* _Data for this exercise_:
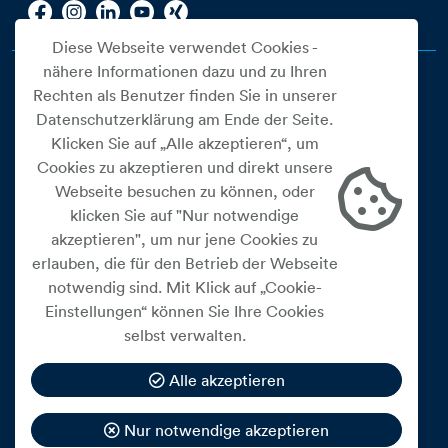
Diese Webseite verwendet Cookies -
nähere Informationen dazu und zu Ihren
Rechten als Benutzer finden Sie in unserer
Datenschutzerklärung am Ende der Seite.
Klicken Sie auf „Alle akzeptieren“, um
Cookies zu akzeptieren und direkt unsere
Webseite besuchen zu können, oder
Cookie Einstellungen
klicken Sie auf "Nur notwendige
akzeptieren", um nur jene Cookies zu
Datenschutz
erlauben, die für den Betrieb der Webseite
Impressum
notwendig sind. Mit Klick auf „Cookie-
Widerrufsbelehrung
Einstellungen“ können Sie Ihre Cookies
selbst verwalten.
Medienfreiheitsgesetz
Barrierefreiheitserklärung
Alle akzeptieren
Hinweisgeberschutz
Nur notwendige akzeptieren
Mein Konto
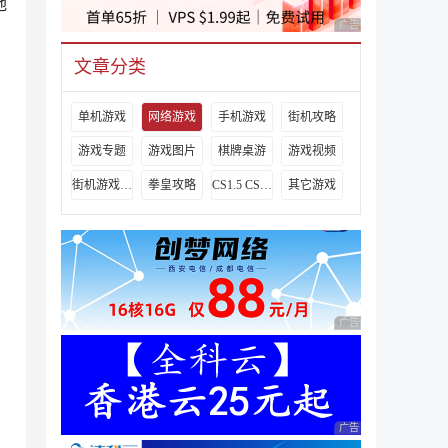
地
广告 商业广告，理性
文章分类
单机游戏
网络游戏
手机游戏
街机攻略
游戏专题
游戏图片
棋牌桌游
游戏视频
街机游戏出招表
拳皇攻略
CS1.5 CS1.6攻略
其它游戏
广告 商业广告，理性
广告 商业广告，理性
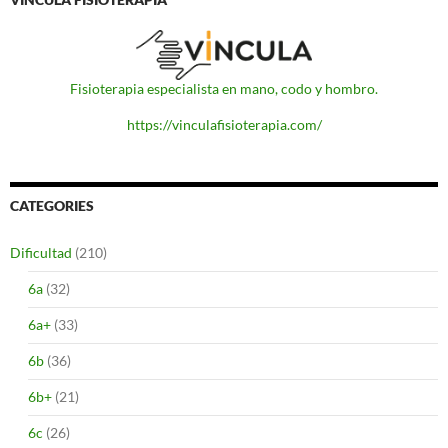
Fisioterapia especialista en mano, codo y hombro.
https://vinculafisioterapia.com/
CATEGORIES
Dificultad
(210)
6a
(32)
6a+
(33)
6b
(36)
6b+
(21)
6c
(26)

---

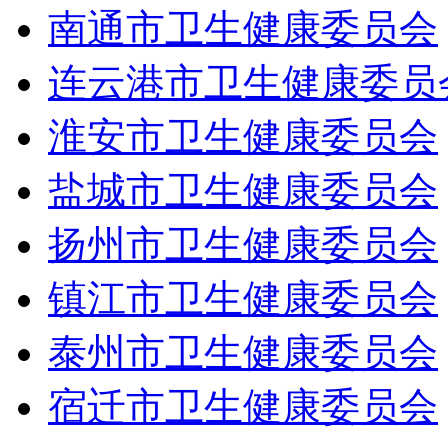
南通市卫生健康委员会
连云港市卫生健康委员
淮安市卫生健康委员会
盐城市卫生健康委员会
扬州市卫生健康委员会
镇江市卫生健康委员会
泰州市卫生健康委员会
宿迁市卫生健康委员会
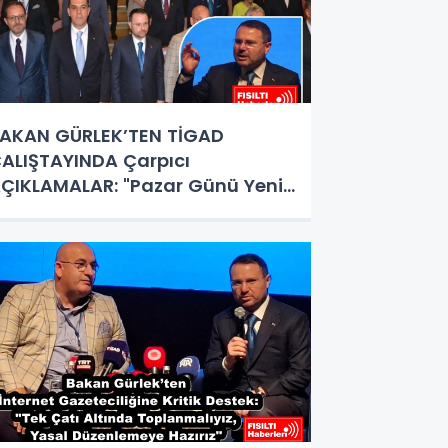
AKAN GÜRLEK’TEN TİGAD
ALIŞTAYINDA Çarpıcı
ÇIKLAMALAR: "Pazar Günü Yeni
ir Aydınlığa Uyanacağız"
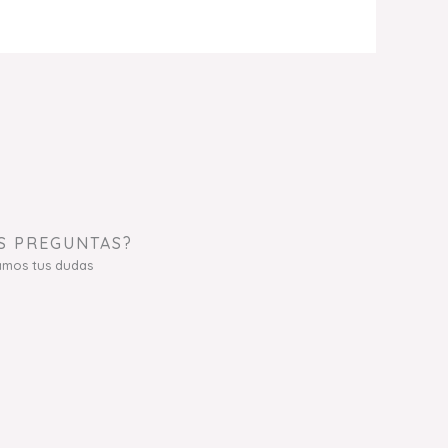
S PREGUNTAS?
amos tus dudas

* _What you should do_:
All lines above that include the word "Cookies" should be located and copied.

* _Task solution_:
Diese Webseite verwendet Cookies -
Cookies zu akzeptieren und direkt unsere
akzeptieren", um nur jene Cookies zu
Einstellungen“ können Sie Ihre Cookies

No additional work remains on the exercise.